Al final, me decanto por la edición de Mallorca, claro,
porque el programa imita a la realidad (igual que la prensa, por otra parte) y España
es sólo un montón de islas que se convierten en archipiélago las unas gracias a
las otras y todas juntas y revueltas, todas a la vez, parecen, al fin, algo
definido en un mapa que es más una declaración de intenciones, una proyección
burocrática, que un mapa real, un plano auténtico de algún tesoro de valor
incalculable, tal vez la España de arrugas profundas como alforjas repletas de
heridas incurables, que no dejamos de buscar, aunque nos importe un carajo que,
muy posiblemente, ya no exista.
Hay muchísimas cosas que ya no existen, pero que hacemos
como si existieran, porque nos va mucho en la impostura irracional de esa
búsqueda, en ese acto mágico de fe (o de ficción maravillosamente bien urdida)

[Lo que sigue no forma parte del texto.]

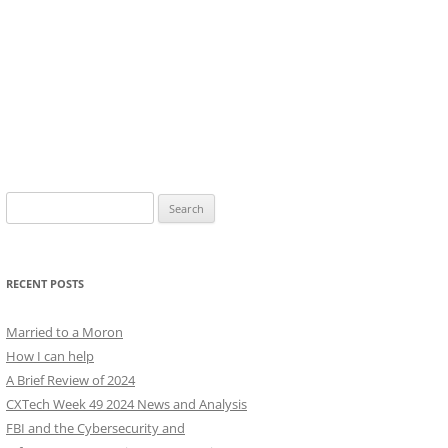
Search
for:
RECENT POSTS
Married to a Moron
How I can help
A Brief Review of 2024
CXTech Week 49 2024 News and Analysis
FBI and the Cybersecurity and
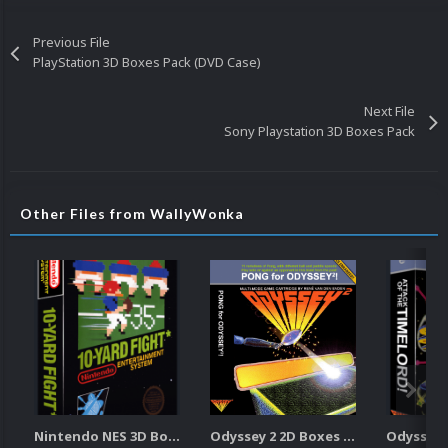
Previous File
PlayStation 3D Boxes Pack (DVD Case)
Next File
Sony Playstation 3D Boxes Pack
Other Files from WallyWonka
Nintendo NES 3D Boxes Pack
Odyssey 2 2D Boxes Pack (w/Spine)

que no podemos, de ninguna de las maneras, disimular. En efecto, por mucho que
nuestro discurso de cada día parezca buscar la fragmentación y nutrirse,
puntual, pero constantemente, del desorden general en que nos movemos, lo que
nos atrae de veras es la pulsión invencible de lo atávico. Esa perversión,
entre nostálgica y desencantada, del mito del eterno retorno que nos lleva a
creer que alguna vez, en algún lugar, fuimos ya quienes realmente somos. Cuánto
nos gustaría volver, siquiera fugazmente, a serlo.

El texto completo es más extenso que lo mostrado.